Demorei no máximo um par de goles para concluir o porquê. À minha frente estava um vinho sem personalidade. Faltava ali algo particular, especial, diferente – para o bem ou para o mal. Correto, sim, mas e daí? Nada surpreendia, nada intrigava naquele Mondavi. Há rótulos assim, às pencas, em todos os países produtores do mundo. São vinhos sem carisma, sem um traço peculiar. Como aquela pessoa sem graça que se veste adequadamente, comporta-se adequadamente, fala coisas adequadas – mas que faz tudo isso sem marcar quem está à volta. Ninguém realmente se encanta com um sujeito desses, ainda que não exista nada específico a criticar naquela pessoa. E talvez isso seja exatamente uma parte do problema.

Num vinho de 15, de 20 ou até 30 reais esse padrão mediano de qualidade é louvável. Significa que, mesmo gastando relativamente pouco, o consumidor terá um produto confiável em mãos. Mas em rótulos de preço elevado, espera-se um “algo a mais”. Aí ser tecnicamente bem-feito não é qualidade: é apenas obrigação.

Importante frisar que um vinho com personalidade não é sinônimo de um vinho que agrada a todos os gostos. Ao contrário. Personalidade é algo que às vezes incomoda. Pode ser que o santo não bata, como dizem. Um produto assim não é necessariamente melhor, mas dificilmente passa indiferente – e dificilmente outra garrafa será igual em suas qualidades e também em seus defeitos.

Essa capacidade de ser único, individual – mesmo quando vivemos na era dos produtos massificados, como retratou brilhantemente o artista americano Andy Warhol em várias telas, como a que reproduzo acima --, é um dos elementos que torna o vinho tão fascinante.

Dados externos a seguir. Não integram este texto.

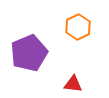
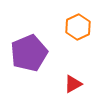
red triangle: rotated 36 degrees counterclockwise
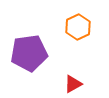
purple pentagon: rotated 15 degrees clockwise
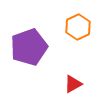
purple pentagon: moved 6 px up; rotated 12 degrees counterclockwise
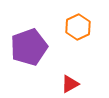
red triangle: moved 3 px left
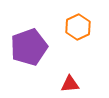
red triangle: rotated 24 degrees clockwise
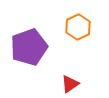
red triangle: rotated 30 degrees counterclockwise
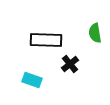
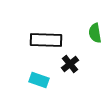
cyan rectangle: moved 7 px right
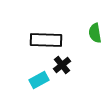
black cross: moved 8 px left, 1 px down
cyan rectangle: rotated 48 degrees counterclockwise
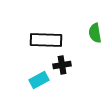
black cross: rotated 30 degrees clockwise
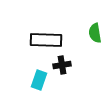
cyan rectangle: rotated 42 degrees counterclockwise
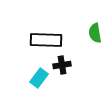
cyan rectangle: moved 2 px up; rotated 18 degrees clockwise
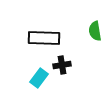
green semicircle: moved 2 px up
black rectangle: moved 2 px left, 2 px up
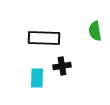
black cross: moved 1 px down
cyan rectangle: moved 2 px left; rotated 36 degrees counterclockwise
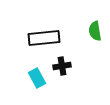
black rectangle: rotated 8 degrees counterclockwise
cyan rectangle: rotated 30 degrees counterclockwise
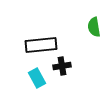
green semicircle: moved 1 px left, 4 px up
black rectangle: moved 3 px left, 7 px down
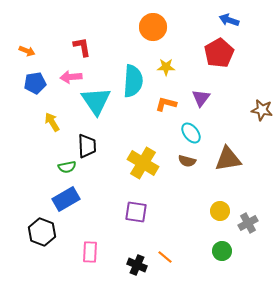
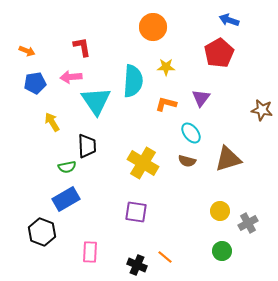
brown triangle: rotated 8 degrees counterclockwise
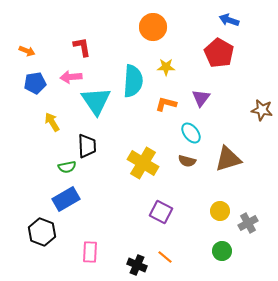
red pentagon: rotated 12 degrees counterclockwise
purple square: moved 25 px right; rotated 20 degrees clockwise
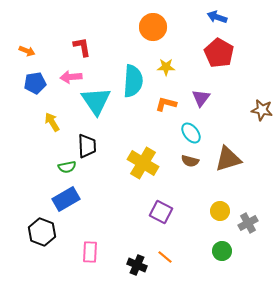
blue arrow: moved 12 px left, 3 px up
brown semicircle: moved 3 px right
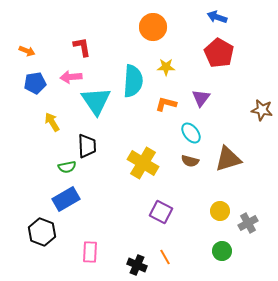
orange line: rotated 21 degrees clockwise
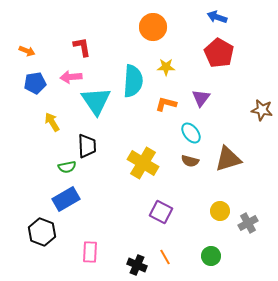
green circle: moved 11 px left, 5 px down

Cada uva, cada terreno, cada enólogo, cada vinícola, cada safra, cada técnica de plantio e de vinificação influem no resultado final. Mais ainda: a cada ano que a garrafa descansa na adega, seu conteúdo evolui e transforma-se de uma maneira difícil de prever.

Por isso beber um vinho traz em si sempre um elemento de surpresa. Quem compra uma garrafa de seu uísque preferido sabe exatamente o que terá para tomar. Quem compra um refrigerante, também. São produtos padronizados, sempre idênticos. Com o vinho isso não acontece – ou não deveria acontecer. Quando encontro pela frente rótulos que seguem uma cartilha técnica que os torna todos muito parecidos, ainda que bem-feitos, torço o nariz. Posso não querer nenhuma surpresa quando abro minha Coca-cola, mas quero ter o prazer de descobrir coisas únicas a cada garrafa de vinho que desarolho.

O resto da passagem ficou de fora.